Biz de tırın Hatay durağında Ece Çiftçi ile bir araya geldik. Hem atölyelerde depremzede çocuklarla buluştuk hem de Çiftçi'ye birkaç soru sorduk. 16 yıldır sivil toplumun içinde olduğunu söyleyen ve Avrupa Konseyi'nin Gençlik Delegesi üyesi olan Çiftçi, "14 yaşında 'Ya bundan da bir iş mi olur?' dedikleri noktada ben tutkumun peşinden gitmeyi tercih ettim ve bu yolculuk öyle başladı." diyor. Ece Hanım hem kendi hem de SosyalBen Vakfı'nın motivasyonunu ise şöyle açıklıyor: "Kendi hikâyemden çıkan bir şey. Çünkü ben lisedeyken hiç başarılı bir öğrenci değildim. Fakat keman çalıyordum. Bir gün matematikten ödül alan arkadaşımla arka arkaya sahneye çıktım; keman çalmak için. Ve fark ettiğim şey şuydu, o da topluluk önünde bir şey yapıyor, o da alkışlanıyor, o da sahnede var olabiliyordu, ben de. Dolayısıyla farklı şeyleri yaparak aynı duyguları yaşayabiliyorduk. Kabul görmüş kalıpların içine çocukları ve gençleri soktuğumuz zaman sonrasında büyüdüklerinde de onlardan hayal kurmalarını, cesur olmalarını ve hata yapmaya açık olmalarını bekliyoruz. Oysa kendi parmak izini ve yetkinliğini keşfetmek deneyimle doğru orantılı. İnsan denediği bir şeyi isteyebilir, bilmediği, denemediği bir şeyi isteyemez, dolayısıyla ben soruyu biraz da oradan aldım. Çocukların sosyal becerileri üzerinden kendi parmak izlerini keşfetmelerini istedim. Çünkü klasik akademik performansta çocukları alkışladığımız şeyler ne yazık ki görüyoruz ki onlara ve topluma iyi gelmiyor. Bilirsiniz, bizde hayalleri gerçekleştirmek emeklilikten sonra başlıyor. Ama bu o kadar lüks bir şey değil. Ben de bu yolculuğa buradan yola çıkarak harekete geçtim. SosyalBen bir varış noktası değil, bir yolculuk meselesi. SosyalBen varmayacak; devamlı yolda olacak. Bugün de 10 yaşında bir çocuk."
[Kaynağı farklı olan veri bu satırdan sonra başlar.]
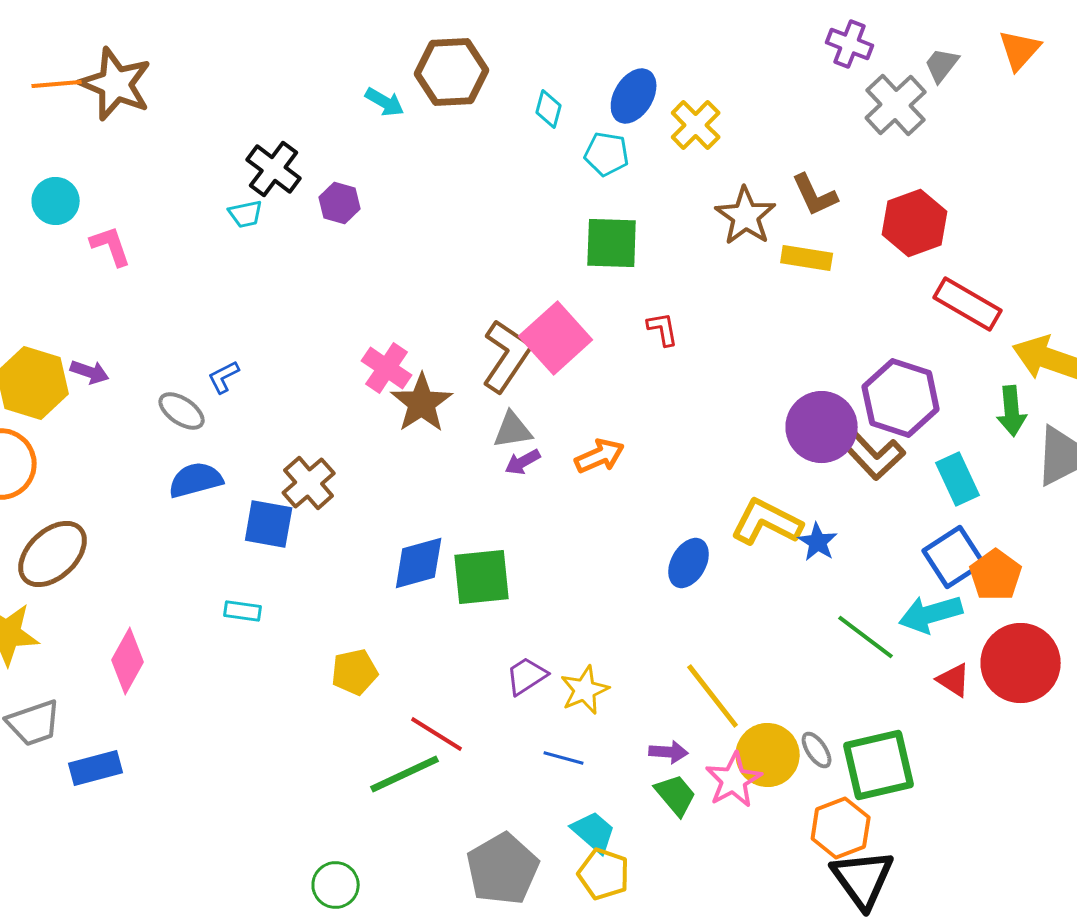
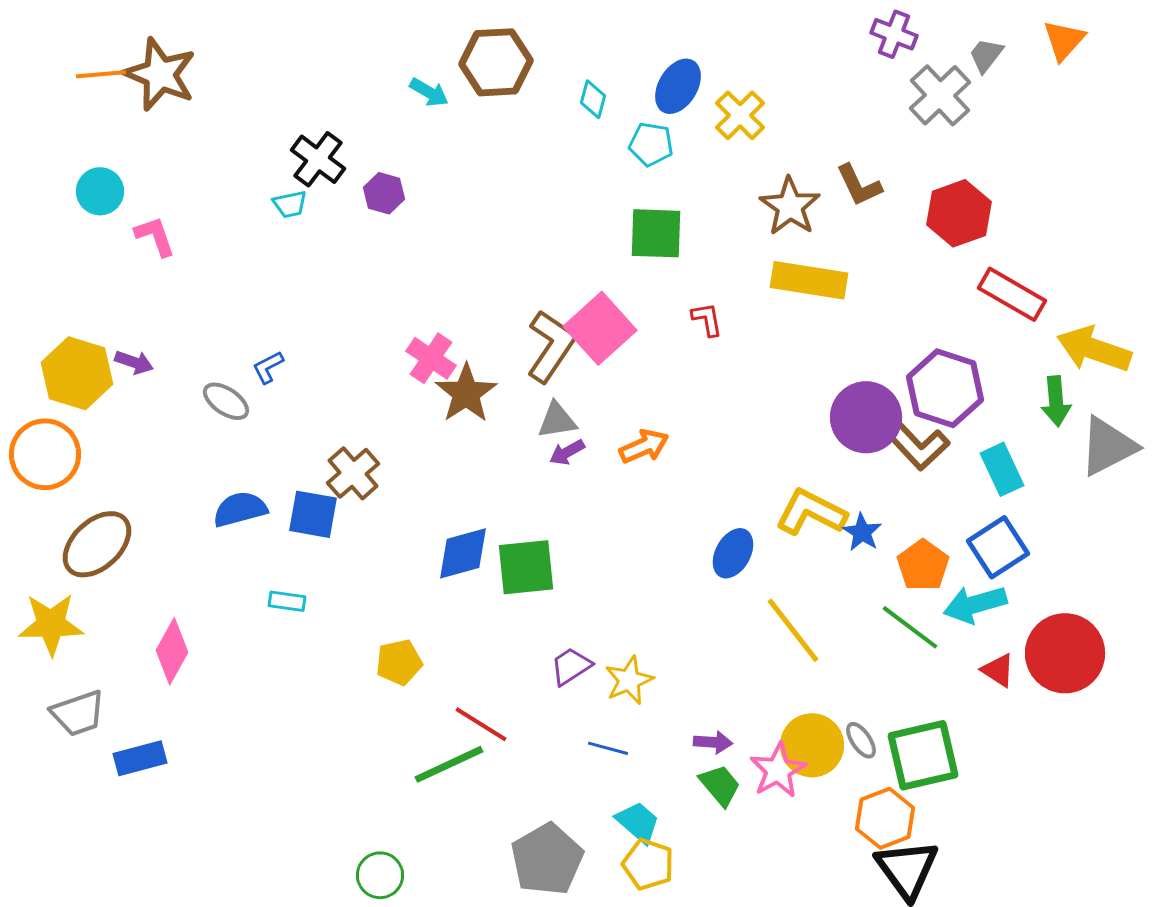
yellow rectangle: (807, 258) -> (809, 280), moved, size x1.5
blue semicircle: (196, 480) -> (240, 509), moved
orange pentagon: (996, 575) -> (923, 565), moved
yellow line: (713, 696) -> (793, 630), moved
DEZAVANTAJLI ÇOCUKLARA SEKİZ TEMEL ATÖLYE

Ece Çiftçi, sohbetimiz sırasında SosyalBen'in ana faaliyetini ve Umut Tırı'nı şu sözlerle ifade ediyor: "SosyalBen, 7-13 yaş aralığındaki ekonomik anlamda dezavantajlı çocukları sekiz temel atölye üzerinden güçlendirip yönlendiriyor. Afet bölgelerinde ise durum biraz daha farklı. Atölyelerimizi bir araç olarak kullanıyor ve psiko-sosyal destek sağlıyoruz. Bizim de bölgeye inebilmemiz için 40 günün geçmiş olması gerekiyordu. AKUT ve temel ihtiyaçların karşılanmasının ardından; travmaların yükselmesi ve çocukların sosyal hayatlarında uyguladığı aktivitelerle birlikte psikolojik destek verebilmeyi amaçladık ve etkinliklerimizin tümü buna göre organize edildi. Bugün SosyalBen'i insanlara sorduğumuzda umutla birleştiriyorlar. Bugün buradayız ve Adana'dan Malatya'ya kadar depremin yaşandığı bütün rotada gönüllülerimizle ve ekibimizle çalışmalarımızı gerçekleştireceğiz. Ayrıca gönüllülerimizin belli eğitimlerden geçirildiğini de belirtmek isterim. Aralarında afet hazırlık eğitimi almayan kimse yok."